Filter the data for lines with the word "столов" and copy those lines.

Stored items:
= = = =
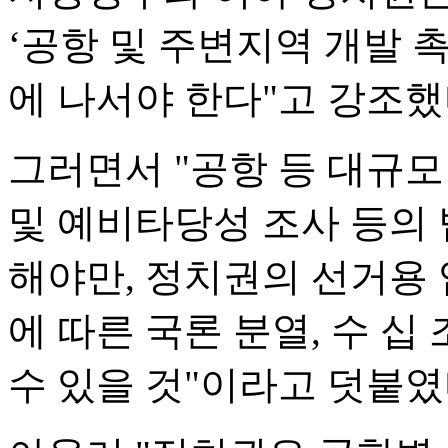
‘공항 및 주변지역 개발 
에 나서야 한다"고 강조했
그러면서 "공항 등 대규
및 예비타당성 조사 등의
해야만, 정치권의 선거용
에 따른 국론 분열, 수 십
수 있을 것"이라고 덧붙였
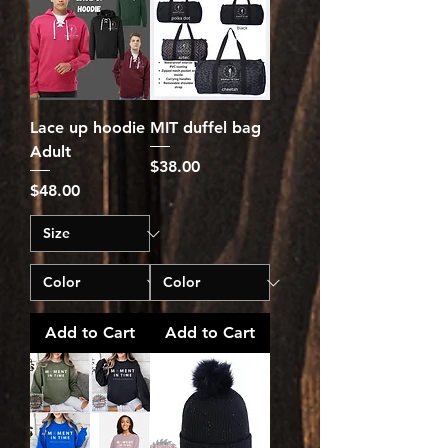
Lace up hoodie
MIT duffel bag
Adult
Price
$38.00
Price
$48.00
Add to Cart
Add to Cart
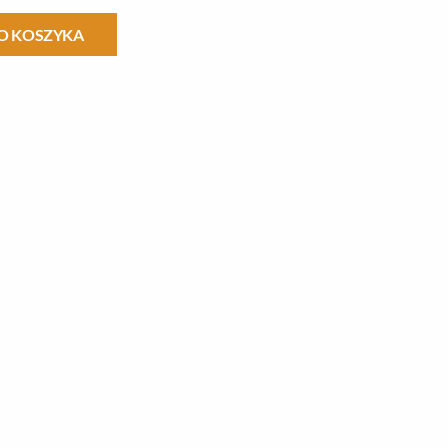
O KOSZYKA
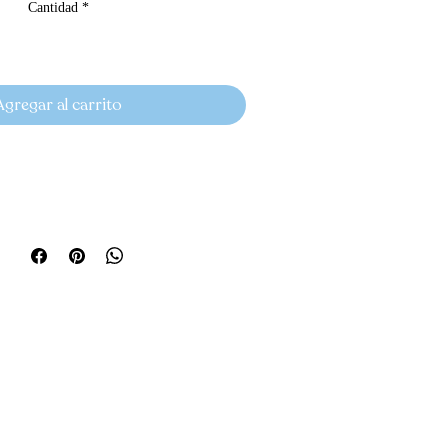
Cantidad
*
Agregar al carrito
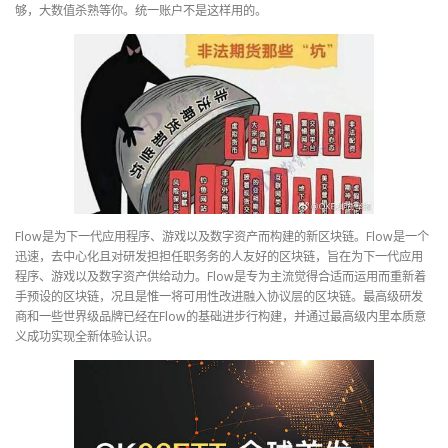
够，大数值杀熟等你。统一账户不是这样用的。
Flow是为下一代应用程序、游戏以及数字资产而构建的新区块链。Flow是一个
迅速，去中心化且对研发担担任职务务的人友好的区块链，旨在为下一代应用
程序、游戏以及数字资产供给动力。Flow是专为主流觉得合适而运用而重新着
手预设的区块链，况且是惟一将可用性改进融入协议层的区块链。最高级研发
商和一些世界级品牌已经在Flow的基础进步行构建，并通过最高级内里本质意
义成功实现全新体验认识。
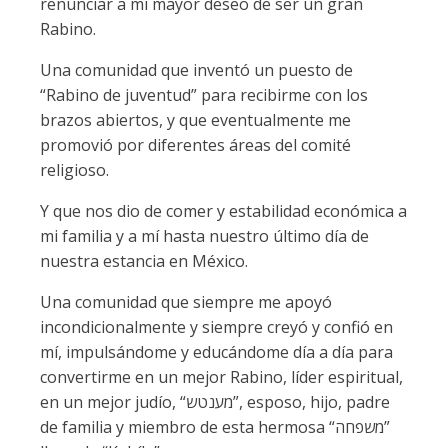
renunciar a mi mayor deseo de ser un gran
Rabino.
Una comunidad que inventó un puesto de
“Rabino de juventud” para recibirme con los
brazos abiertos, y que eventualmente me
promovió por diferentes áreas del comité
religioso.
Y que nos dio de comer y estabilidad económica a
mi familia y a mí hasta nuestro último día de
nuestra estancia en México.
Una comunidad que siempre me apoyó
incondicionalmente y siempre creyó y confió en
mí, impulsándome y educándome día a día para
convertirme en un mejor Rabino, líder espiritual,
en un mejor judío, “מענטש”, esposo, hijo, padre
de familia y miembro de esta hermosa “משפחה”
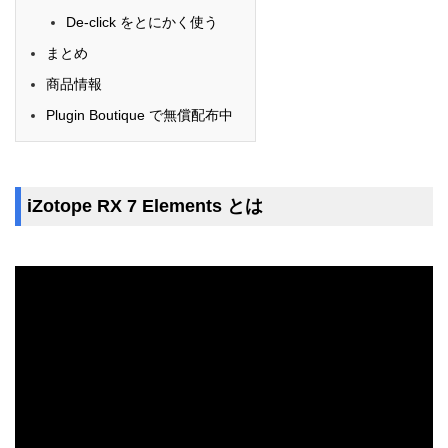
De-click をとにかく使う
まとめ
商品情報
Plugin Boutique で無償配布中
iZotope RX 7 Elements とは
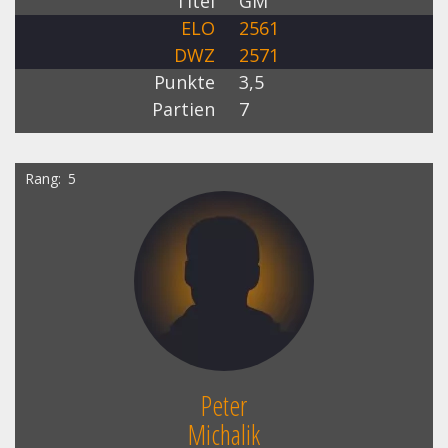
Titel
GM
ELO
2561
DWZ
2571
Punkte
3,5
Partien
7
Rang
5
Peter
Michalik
= = = =
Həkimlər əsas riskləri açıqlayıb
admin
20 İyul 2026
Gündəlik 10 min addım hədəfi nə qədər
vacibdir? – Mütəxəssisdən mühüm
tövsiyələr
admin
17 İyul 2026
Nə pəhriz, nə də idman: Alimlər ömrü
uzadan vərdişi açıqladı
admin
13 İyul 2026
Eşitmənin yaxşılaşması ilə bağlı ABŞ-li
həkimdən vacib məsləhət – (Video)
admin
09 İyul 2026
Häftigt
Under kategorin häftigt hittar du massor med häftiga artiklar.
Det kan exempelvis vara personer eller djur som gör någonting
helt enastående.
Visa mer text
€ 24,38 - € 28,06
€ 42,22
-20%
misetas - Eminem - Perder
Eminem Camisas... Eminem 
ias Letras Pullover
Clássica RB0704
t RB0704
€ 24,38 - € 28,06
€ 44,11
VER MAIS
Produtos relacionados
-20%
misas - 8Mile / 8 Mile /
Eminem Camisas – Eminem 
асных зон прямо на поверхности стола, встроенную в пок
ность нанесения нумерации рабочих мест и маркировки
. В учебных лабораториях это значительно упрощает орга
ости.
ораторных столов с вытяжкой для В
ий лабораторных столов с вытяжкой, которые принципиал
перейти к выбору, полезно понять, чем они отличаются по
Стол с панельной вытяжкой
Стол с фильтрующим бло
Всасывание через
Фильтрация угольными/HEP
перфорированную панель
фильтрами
= = = =
-- Task response --
ораторных столов с вытяжкой для В
ий лабораторных столов с вытяжкой, которые принципиал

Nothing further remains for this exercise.